Review: Ultha – Converging Sins (2016)


German Black Metal exponents cut loose on their second full-length release.

2015’s debut album, the H.P. Lovecraft-inspired Pain Cleanses Every Doubt, gave some indication of how the united forces of musicians with such a rich and varied musical history might combine to deliver the darkness.

The debut was chock full of demonic blast beats and razor wire riffs so much so that it took a couple of more listens before the intricacies and subtleties began to reveal themselves. In a way Converging Sins is not that much different, although this time the listener may have a certain idea of what to expect.

On the vocal side, as the album opener “The Night Took Her Right Before My Eyes” reveals, it leans heavily on the dual-side of tortured and emotive.
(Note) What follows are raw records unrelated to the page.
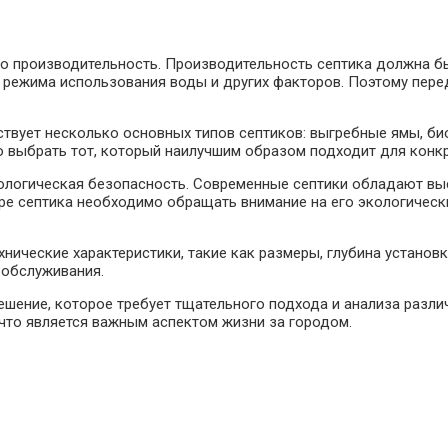
го производительность. Производительность септика должна б
, режима использования воды и других факторов. Поэтому пер
ствует несколько основных типов септиков: выгребные ямы, б
 выбрать тот, который наилучшим образом подходит для конкр
ологическая безопасность. Современные септики обладают выс
е септика необходимо обращать внимание на его экологически
нические характеристики, такие как размеры, глубина установк
 обслуживания.
решение, которое требует тщательного подхода и анализа разл
что является важным аспектом жизни за городом.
Just as a black metal vocal should be.  As the album opener, and weighing in at a mere 17 minutes, it begins with an acoustically chilled foreboding that soon gives way after a few minutes to an organised chaos with the mantra “Cold is the soul that left it’s path”.

Guest vocalist Rachel Davies shines on the second track “Mirrors in a Black Room” which has a haunting and ethereal quality backed by a majestic and sweeping arrangement which makes the most of Davies voice. About halfway through the black metal element comes through like a wolf through the misty woods. It doesn’t stay long but long enough to make its impact felt.

“You Will Learn About Loss” is a 14 minute landscape of desolation, desperation and inner suffering. There is no light at the end of Ultha’s tunnel. Do not look for hope as it does not reside here.

As with the majority of classic Black Metal releases what happens in the quieter more introspective moments is just as important as the full-on raging beast of tempo. Whilst the ‘pin back your ears’ moments are many there is also room for multi-layered atmospherics and tension-building sections that send a shiver or six down the spine.

The closer “Fear Lights The Path” is the most ambitious and daring of the five tracks, taking well over four minutes before kicking in with the blast beats and riffing that one might expect before leaving it another minute or so before the vocals bellow in from the depths of hell.

This album is the sound of a band who have taken from the purest essence of black metal, added their own experiences and if you are searching for the way to the underground, then let Ultha show you the way.